8. Mars'ta Yıldız Geçidi


Eylül 2015'te, UFO araştırmacıları, Mars yüzeyinin fotoğraflarını analiz ederken, yarı gömülü bir "yıldız geçidi" olduğuna inandıkları şeye rastladılar. Nesne sadece düz çizgilerle dikkat çekti. Ayrıca uzun zaman önce hasar görmüş bir çatının kalıntılarını da fark ettiler. Yapının ortasında yuvarlak bir delik vardı. Bu durumda, yapının yapay olduğu kanıtlansa bile, bunlar son derece temelsiz açıklamalardır.

9. Kydonia'nın yüzü ve antik kenti


Belki de modern çağda Mars'ın ilk büyük gizemi, 1976'da Viking görevi sırasında çekilen birçok fotoğraftan birinde görülen "Mars'taki Yüz" idi. İnsanlar bu fotoğrafı ilk gördüğünde, çoğu fotoğrafın Mars yüzeyinde bir yüz gösterdiği konusunda hemfikirdi. Daha fazla araştırmadan sonra, bunun bir ışık hilesinden başka bir şey olmadığı resmen açıklandı.

Aynı bölgenin 1998 ve 2001'de çekilmiş fotoğrafları bunu doğrular gibi görünüyor. Ancak komplo teorisyenleri, yeni fotoğrafların kasıtlı olarak olumsuz bir açıdan çekildiğini iddia ediyor. Ayrıca yapının kendisinin de doğal olamayacak kadar "doğru" olduğunu iddia ediyorlar.

Komplo teorisyenleri ayrıca, yukarıda bahsedilen piramitler de dahil olmak üzere, "Mars yüzünün" hemen yakınında bir antik kentin "bariz" kalıntılarının bulunduğunu iddia ediyorlar. Bölgede bulunan olağandışı sayıda "yapı"nın, bunların antik bir kentin kalıntıları olduğunu gösterdiğine inanıyorlar.

Mars'ta 10 Garip Cisim


Viking görevinden günümüze kadar, insanlar Mars arazisinin binlerce görüntüsünü görüntüleyebildiler. Bu resimlerin çoğu bir çöl gezegeni, kum ve taşlardan oluşan bir dünya gösterse de, bazı fotoğraflarda garip ve gizemli nesneler görülüyordu. 2015 yılında, fotoğrafta yüzeyinde eski Mısır'ın petrogliflerine benzer bir şeyin görülebildiği harap bir sütun veya sütun bulundu. Aynı yılın yazında, bir dağ tepesinde bir kadını gösteren bir fotoğraf sosyal medyada sansasyonel oldu.

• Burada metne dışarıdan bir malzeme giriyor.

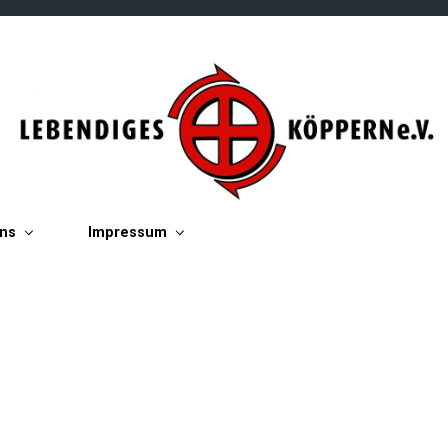
ins
Impressum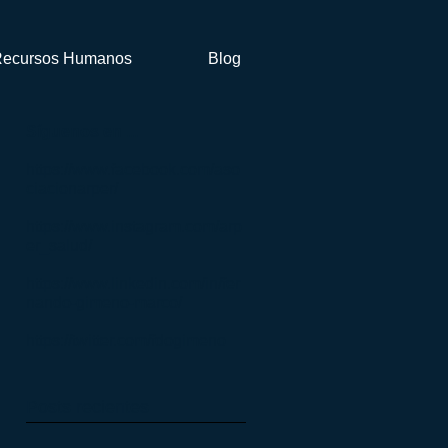
ecursos Humanos
Blog
Síguenos en ...
https://www.facebook.com/aso
ciacionarper/
https://www.instagram.com/arp
er_salud/
https://www.linkedin.com/in/fer
nando-gimeno-marco/
https://twitter.com/fdogimeno
Posts recientes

Birkaç yıl önce, Mars yüzeyinde yürüyen bir kadının fotoğrafı ortaya çıktı. Ayrıca Mars'ta çok sayıda insan kemikleri ve kafatasları olduğu iddia edildi ve bazıları kertenkele ve hatta sıçan gibi Mars hayvanlarının görüntülerinde bile bulundu. Bu görüntülerin belki de en ünlüsü 2015 yılında internette ortaya çıktı, iddiaya göre bir Mars yengecini gösteriyor.

Yirmi yıldan biraz daha uzun bir süre önce, gizemli Sfenks'in Mars'ta keşfedildiği haberi tüm dünyayı sarstı. Kızıl Gezegendeki bu dev anıtla ilgili tartışmalar ve tartışmalar bugün bile dinmiyor. En başta, gizemli anıt sadece keşfedildiğinde, bilim adamlarının büyük çoğunluğu onun yapay kökeninden şüphe etti. Ancak yıllar geçtikçe, bu fenomen daha kapsamlı bir çalışma ve analizden geçti ve kökeni hakkındaki görüş önemli ölçüde değişti.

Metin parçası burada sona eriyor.